The pictures are to be left out when the listing below is reproduced word for word.

***

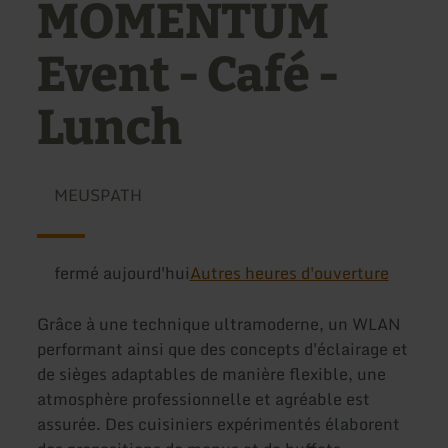
MOMENTUM
Event - Café -
Lunch
MEUSPATH
fermé aujourd'hui
Autres heures d'ouverture
Grâce à une technique ultramoderne, un WLAN
performant ainsi que des concepts d'éclairage et
de sièges adaptables de manière flexible, une
atmosphère professionnelle et agréable est
assurée. Des cuisiniers expérimentés élaborent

***

Response.
MOMENTUM
Event - Café -
Lunch
MEUSPATH
fermé aujourd'hui
Autres heures d'ouverture
Grâce à une technique ultramoderne, un WLAN
performant ainsi que des concepts d'éclairage et
de sièges adaptables de manière flexible, une
atmosphère professionnelle et agréable est
assurée. Des cuisiniers expérimentés élaborent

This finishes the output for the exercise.